Es imposible hablar de la destrucción del Cordón Ecológico sin señalar el elefante en la sala: la corrupción. ¿Cómo es que terrenos en un área protegida tienen matrículas legales? ¿Cómo se consolidaron edificaciones después de 2019, cuando el desmonte alcanzó niveles récord? Es claro que hay manos invisibles moviendo los hilos para convertir un bien común en propiedad privada. Y esas manos no actúan solas; cuentan con la venia de funcionarios que han olvidado para qué fueron elegidos.

La corrupción es un cáncer que no sólo destruye ecosistemas; también devora la confianza pública. Cada vez que una ley no se aplica, cada vez que un fallo favorece al interés privado sobre el bien común, se envía un mensaje: "Las reglas son opcionales". Este desgobierno ecológico tiene consecuencias directas en la vida de las y los ciudadanos, exponiéndolos a inundaciones, sequías y otros desastres provocados por la destrucción de los sistemas naturales que deberían protegerlos.

A la corrupción se suma la inacción. La falta de coordinación entre niveles de gobierno, la ausencia de un monitoreo efectivo y el desinterés por fiscalizar lo que ocurre en el terreno han sido el cóctel perfecto para el desastre. Los esfuerzos de conservación no sólo deben quedar en el papel; necesitan acción inmediata. Y aquí radica otro problema: el discurso político es abundante en promesas, pero escaso en resultados.
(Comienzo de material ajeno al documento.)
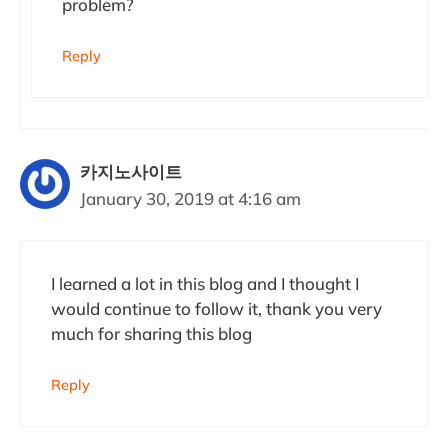
problem?
Reply
카지노사이트
January 30, 2019 at 4:16 am
I learned a lot in this blog and I thought I
would continue to follow it, thank you very
much for sharing this blog
Reply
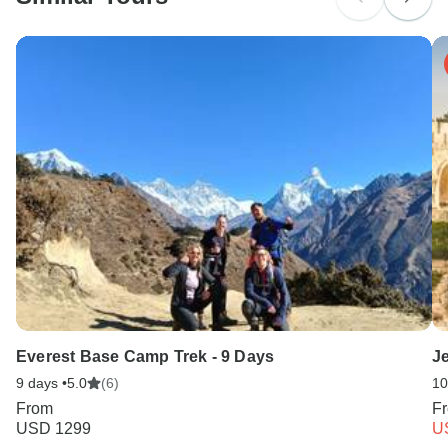
Search by country
Everest Base Camp Trek - 9 Days
Je
9 days •
5.0
(6)
10
From
F
USD 1299
U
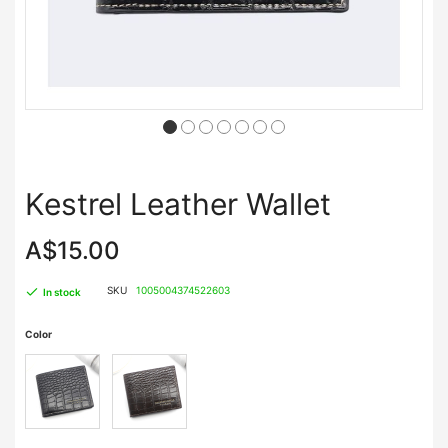
Kestrel Leather Wallet
A$15.00
SKU
1005004374522603
In stock
Color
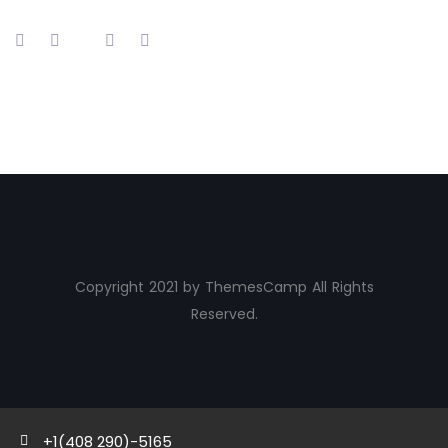
Copyright 2021 by ThemesCamp All Rights
Reserved.
+1(408 290)-5165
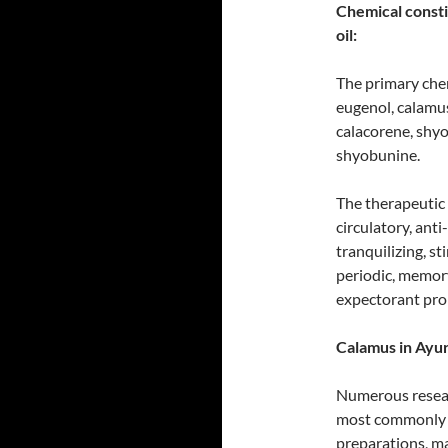
Chemical consti
oil:
The primary chem
eugenol, calamu
calacorene, shy
shyobunine.
The therapeutic 
circulatory, anti
tranquilizing, s
periodic, memory
expectorant pro
Calamus in Ayur
Numerous resear
most commonly e
preparations, mai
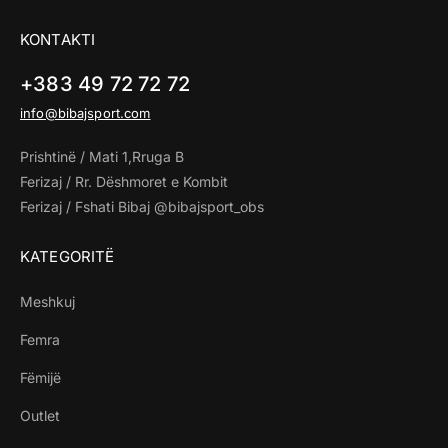
KONTAKTI
+383 49 72 72 72
info@bibajsport.com
Prishtinë / Mati 1,Rruga B
Ferizaj / Rr. Dëshmoret e Kombit
Ferizaj / Fshati Bibaj @bibajsport_obs
KATEGORITË
Meshkuj
Femra
Fëmijë
Outlet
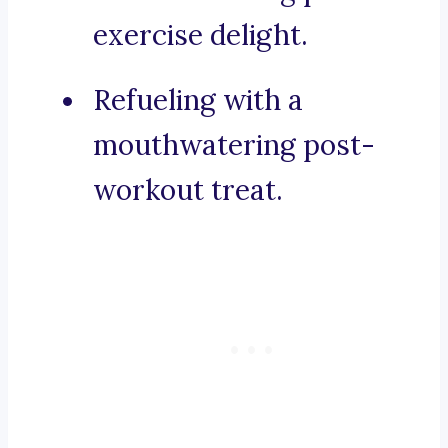
exercise delight.
Refueling with a
mouthwatering post-
workout treat.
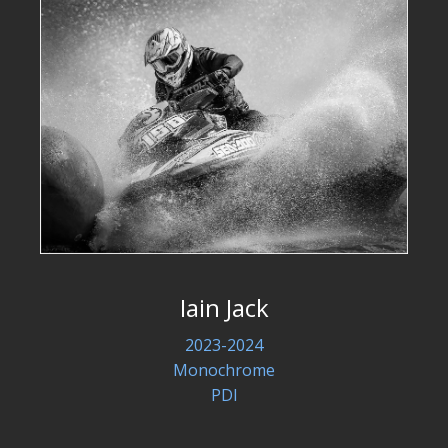
Iain Jack
2023-2024
Monochrome
PDI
Un ejemplo claro es el tan anunciado plan de manejo del Cordón Ecológico, para el cual se presupuestaron 750 millones de bolivianos. ¿Dónde están los avances? Mientras se "estudia" qué hacer, el tiempo sigue jugando en contra. Si seguimos esperando por "planes" que nunca se concretan, el Cordón Ecológico será sólo un recuerdo, un caso de estudio en los libros de historia ambiental.
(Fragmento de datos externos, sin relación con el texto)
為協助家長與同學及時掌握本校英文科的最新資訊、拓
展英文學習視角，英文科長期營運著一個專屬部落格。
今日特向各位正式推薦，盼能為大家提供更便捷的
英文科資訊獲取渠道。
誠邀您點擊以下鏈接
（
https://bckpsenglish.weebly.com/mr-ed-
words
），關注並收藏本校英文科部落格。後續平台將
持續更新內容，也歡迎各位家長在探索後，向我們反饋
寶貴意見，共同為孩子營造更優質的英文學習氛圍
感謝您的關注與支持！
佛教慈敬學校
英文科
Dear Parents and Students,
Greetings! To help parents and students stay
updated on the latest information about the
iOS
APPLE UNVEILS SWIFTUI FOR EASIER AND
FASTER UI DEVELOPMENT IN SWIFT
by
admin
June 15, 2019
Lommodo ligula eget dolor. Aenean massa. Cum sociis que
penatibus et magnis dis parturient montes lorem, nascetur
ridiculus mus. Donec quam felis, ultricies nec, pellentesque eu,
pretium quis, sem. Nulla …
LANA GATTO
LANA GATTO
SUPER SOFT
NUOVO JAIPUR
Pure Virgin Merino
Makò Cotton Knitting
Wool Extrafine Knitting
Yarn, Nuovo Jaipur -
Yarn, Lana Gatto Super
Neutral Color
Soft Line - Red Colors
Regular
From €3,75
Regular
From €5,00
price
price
En un país donde las instituciones parecen estar al servicio de intereses privados, la sociedad civil se convierte en la última línea de defensa. Es la gente común la que organiza marchas, denuncia irregularidades y exige justicia. Pero el esfuerzo individual no basta. Necesitamos una ciudadanía movilizada y organizada que exija rendición de cuentas a las autoridades. Porque si no lo hacemos, nadie lo hará.

Es hora de despertar del letargo. El Cordón Ecológico no es un problema aislado; es un reflejo de la lucha global por proteger los bienes comunes frente al avance implacable de la codicia. Defenderlo es defender nuestra propia supervivencia.

¿Qué podemos hacer? Primero, exigir que las leyes se cumplan. Esto implica no sólo sancionar a quienes infringen la normativa, sino también investigar y procesar a los funcionarios que lo permiten. Segundo, apoyar las iniciativas de reforestación y conservación lideradas por organizaciones civiles. Tercero, demandar mayor transparencia en los procesos de gestión ambiental.

No podemos darnos el lujo de seguir ignorando el problema. Cada hectárea perdida, cada árbol talado, nos acerca un paso más al colapso. Santa Cruz no puede permitirse perder su pulmón verde. La Madre Tierra ya nos está cobrando factura; el costo de la inacción será nuestra propia supervivencia.

El Cordón Ecológico aún puede salvarse, pero sólo si actuamos ahora. Que no sea el epitafio de una ciudad que sacrificó su futuro por la avaricia de unos pocos.